PROBLEM TO WORK ON:
Could you restate the data word for word and drop the pictures?

————————

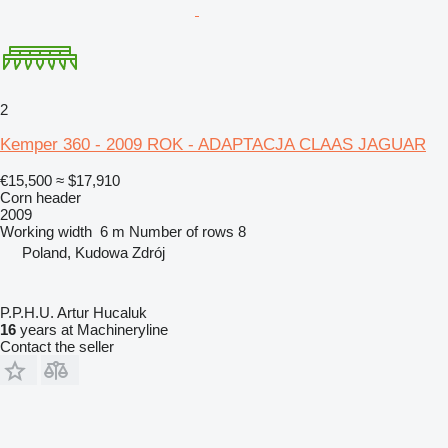
2
Kemper 360 - 2009 ROK - ADAPTACJA CLAAS JAGUAR
€15,500
≈ $17,910
Corn header
2009
Working width
6 m
Number of rows
8
Poland, Kudowa Zdrój
P.P.H.U. Artur Hucaluk
16
years at Machineryline
Contact the seller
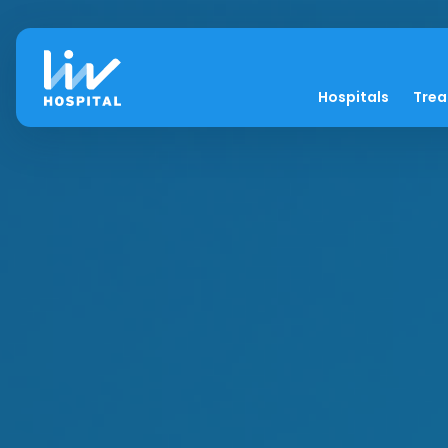
Hospitals
Tre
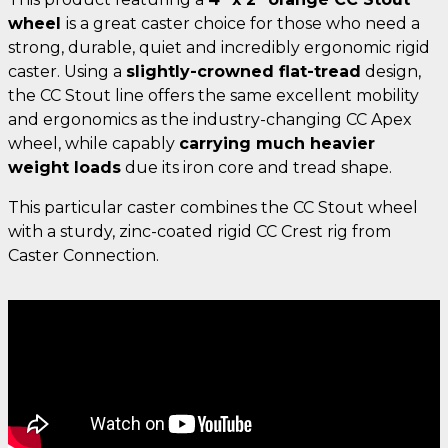
wheel
is a great caster choice for those who need a
strong, durable, quiet and incredibly ergonomic rigid
caster. Using a
slightly-crowned flat-tread
design,
the CC Stout line offers the same excellent mobility
and ergonomics as the industry-changing CC Apex
wheel, while capably
carrying much heavier
weight loads
due its iron core and tread shape.
This particular caster combines the CC Stout wheel
with a sturdy, zinc-coated rigid CC Crest rig from
Caster Connection.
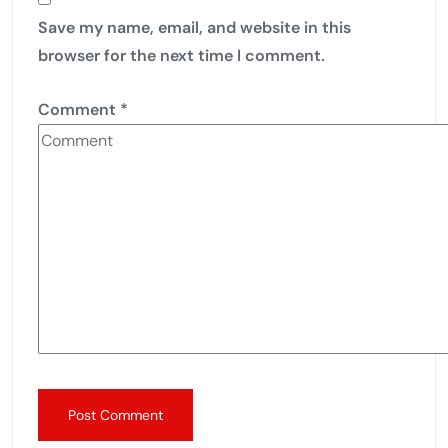
Save my name, email, and website in this
browser for the next time I comment.
Comment
*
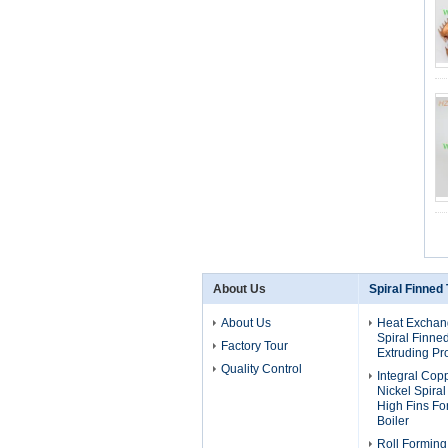
About Us
Spiral Finned
About Us
Heat Exchan
Spiral Finne
Factory Tour
Extruding Pr
Quality Control
Integral Cop
Nickel Spira
High Fins F
Boiler
Roll Forming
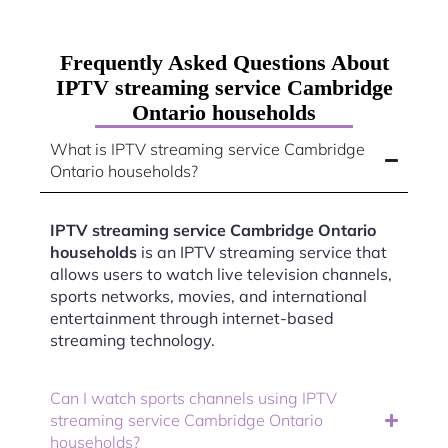
Frequently Asked Questions About
IPTV streaming service Cambridge
Ontario households
What is IPTV streaming service Cambridge
Ontario households?
IPTV streaming service Cambridge Ontario
households
is an IPTV streaming service that
allows users to watch live television channels,
sports networks, movies, and international
entertainment through internet-based
streaming technology.
Can I watch sports channels using IPTV
streaming service Cambridge Ontario
households?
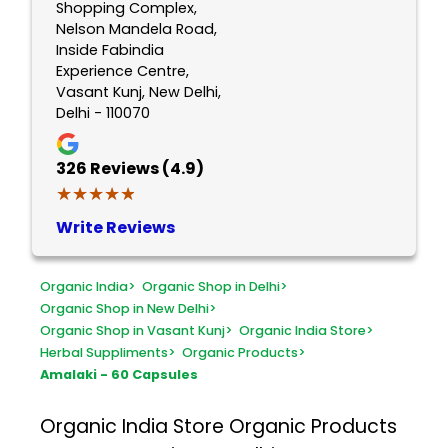
Shopping Complex,
Nelson Mandela Road,
Inside Fabindia
Experience Centre,
Vasant Kunj, New Delhi,
Delhi - 110070
326
Reviews (4.9)
★★★★★
★★★★★
Write Reviews
Organic India
>
Organic Shop in Delhi
>
Organic Shop in New Delhi
>
Organic Shop in Vasant Kunj
>
Organic India Store
>
Herbal Suppliments
>
Organic Products
>
Amalaki - 60 Capsules
Organic India Store
Organic Products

————————

RESULT OF THIS EXERCISE:
2
Kemper 360 - 2009 ROK - ADAPTACJA CLAAS JAGUAR
€15,500
≈ $17,910
Corn header
2009
Working width
6 m
Number of rows
8
Poland, Kudowa Zdrój
P.P.H.U. Artur Hucaluk
16
years at Machineryline
Contact the seller
Hospitals
Tre
wheel
is a great caster choice for those who need a
strong, durable, quiet and incredibly ergonomic rigid
caster. Using a
slightly-crowned flat-tread
design,
the CC Stout line offers the same excellent mobility
and ergonomics as the industry-changing CC Apex
wheel, while capably
carrying much heavier
weight loads
due its iron core and tread shape.
This particular caster combines the CC Stout wheel
with a sturdy, zinc-coated rigid CC Crest rig from
Caster Connection.
Save my name, email, and website in this
browser for the next time I comment.
Comment
*
About Us
Spiral Finned
About Us
Heat Exchan
Spiral Finne
Factory Tour
Extruding Pr
Quality Control
Integral Cop
Nickel Spira
High Fins F
Boiler
Roll Forming
Frequently Asked Questions About
IPTV streaming service Cambridge
Ontario households
What is IPTV streaming service Cambridge
Ontario households?
IPTV streaming service Cambridge Ontario
households
is an IPTV streaming service that
allows users to watch live television channels,
sports networks, movies, and international
entertainment through internet-based
streaming technology.
Can I watch sports channels using IPTV
streaming service Cambridge Ontario
households?
Shopping Complex,
Nelson Mandela Road,
Inside Fabindia
Experience Centre,
Vasant Kunj, New Delhi,
Delhi - 110070
326
Reviews (4.9)
★★★★★
★★★★★
Write Reviews
Organic India
>
Organic Shop in Delhi
>
Organic Shop in New Delhi
>
Organic Shop in Vasant Kunj
>
Organic India Store
>
Herbal Suppliments
>
Organic Products
>
Amalaki - 60 Capsules
Organic India Store
Organic Products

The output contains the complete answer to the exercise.